I’ll post a summary of what tridge and I think happened that caused my emergency autorotation.
So, analyzing the tlog is very useful and those tlogs contain WAY more information on things than I ever thought they did, once you learn how to decipher the MavLink messages. The information contained in the tlog, based on remnoise and remrssi vs data received from the FMU, and the timing, indicate the controller powered down in flight momentarily. Which caused the IOMCU to close the throttle to fuel cutoff and put all my servos at trim value. Making an almost perfect entry to autorotation, as this part of the system is powered from the servo rail.
So we found a couple problems. The POWER FLAG messages indicate that my backup power to the controller wasn’t working. This is a bitmask that is set based on the system sensing where it has power available. Primary power to the controller is from the power brick, secondary is on the USB port with a little “smart” NiCAD battery pack. The power flag was 1, it should’ve been 5 if there was actually power on the USB port.
So on a bench test with the system powered from the backup battery the power flag is 4, like it should be. This is what I use for pre-flight to power the system up, warm up the IMU’s etc, without powering the servos, to save on flight systems power until the engine is started and the generator starts charging the flight battery. When I flip the master switch and turn on main systems power, the power flag goes to 1 instead of 5. The reason is because the backup “smart battery” senses no load, so it shuts down its output after a period of time. And it will not repower the system without being physically unplugged and plugged in again. It was my fault for not testing this thoroughly enough, as I did not realize that little battery will not put out power after it has shut down by its “smart” circuit.
So there was no backup power to the controller.
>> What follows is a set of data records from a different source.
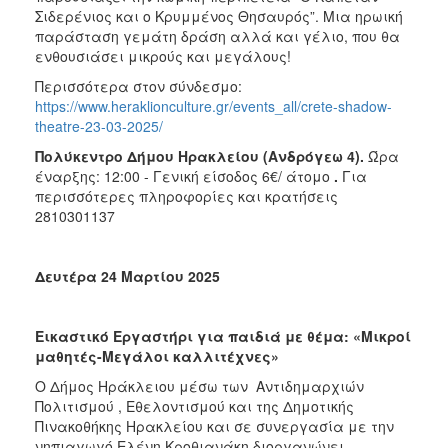
Σιδερένιος και ο Κρυμμένος Θησαυρός”. Μια ηρωική
παράσταση γεμάτη δράση αλλά και γέλιο, που θα
ενθουσιάσει μικρούς και μεγάλους!
Περισσότερα στον σύνδεσμο:
https://www.heraklionculture.gr/events_all/crete-shadow-
theatre-23-03-2025/
Πολύκεντρο Δήμου Ηρακλείου (Ανδρόγεω 4).
Ώρα
έναρξης: 12:00 - Γενική είσοδος 6€/ άτομο
.
Για
περισσότερες πληροφορίες και κρατήσεις
2810301137
Δευτέρα 24 Μαρτίου 2025
Εικαστικό Εργαστήρι για παιδιά με θέμα: «Μικροί
μαθητές-Μεγάλοι καλλιτέχνες»
Ο Δήμος Ηράκλειου μέσω των Αντιδημαρχιών
Πολιτισμού , Εθελοντισμού και της Δημοτικής
Πινακοθήκης Ηρακλείου και σε συνεργασία με την
νηπιαγωγό Ελένη Κροθιανάκη διοργανώνει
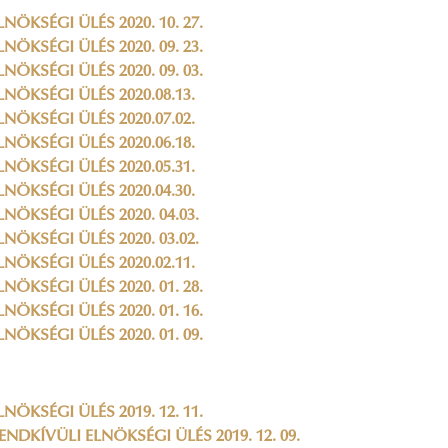
LNÖKSÉGI ÜLÉS 2020. 10. 27.
LNÖKSÉGI ÜLÉS 2020. 09. 23.
LNÖKSÉGI ÜLÉS 2020. 09. 03.
LNÖKSÉGI ÜLÉS 2020.08.13.
LNÖKSÉGI ÜLÉS 2020.07.02.
LNÖKSÉGI ÜLÉS 2020.06.18.
LNÖKSÉGI ÜLÉS 2020.05.31.
LNÖKSÉGI ÜLÉS 2020.04.30.
LNÖKSÉGI ÜLÉS 2020. 04.03.
LNÖKSÉGI ÜLÉS 2020. 03.02.
LNÖKSÉGI ÜLÉS 2020.02.11.
LNÖKSÉGI ÜLÉS 2020. 01. 28.
LNÖKSÉGI ÜLÉS 2020. 01. 16.
LNÖKSÉGI ÜLÉS 2020. 01. 09.
LNÖKSÉGI ÜLÉS 2019. 12. 11.
ENDKÍVÜLI ELNÖKSÉGI ÜLÉS 2019. 12. 09.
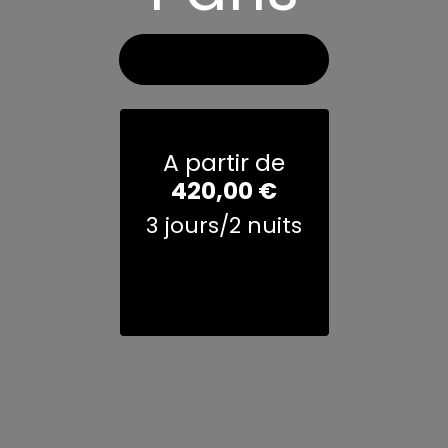
Voir les photos
A partir de
420,00
€
3 jours/2 nuits
demander un
devis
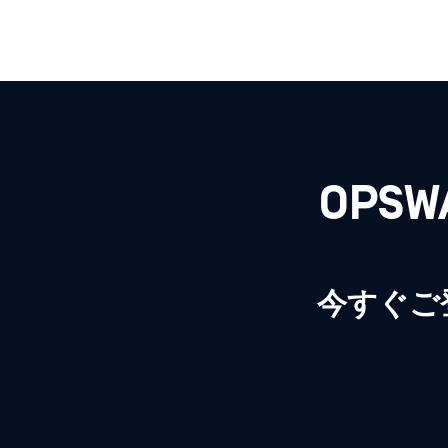
OPS
今すぐご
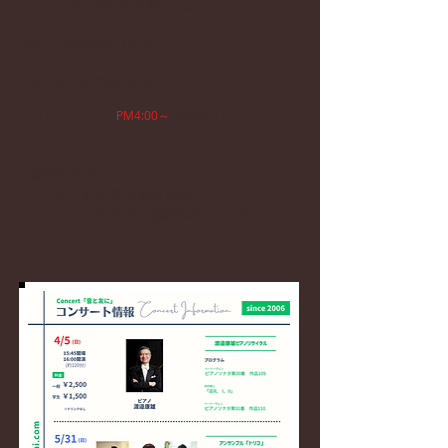
『ショパンの見た風景 vol.3』
​出演： 髙久智子（ピアノ）
一般1800円／学生1000円
６月２１
日（土）
PM4:00～
（約60分）
プログラム
・練習曲 作品25‐1『エオリアンハープ』
・スケルツォ第1番 ロ短調 作品20
​・スケルツォ第2番 変ロ短調 作品31 他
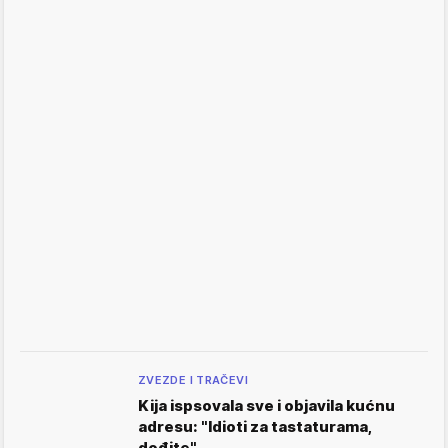
ZVEZDE I TRAČEVI
Kija ispsovala sve i objavila kućnu
adresu: "Idioti za tastaturama,
dođite"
The power brick that comes with the CUAV v3 controller says it accepts 2S to 8S input. But these do NOT work on 2S power. It requires minimum 3S to get power out of the voltage regulator to the controller. So I have a Hex Power Brick Mini on it instead, as this one as has always worked on 2S. However, it may not work reliably on 2S. If the flight systems power sags due to servo or payload load on the system, with that power brick operating on the lower end of the voltage regulator’s range, it will cut the power to the controller momentarily.
I just verified this on a bench test. I powered the system up with the voltage at 7.8V. I let the system run long enough to get the battery to sag to 7.5V. With a probe on my DVOM to measure the voltage I armed it and operated all the servos with the RC. The voltage to the controller dropped to 3.91V.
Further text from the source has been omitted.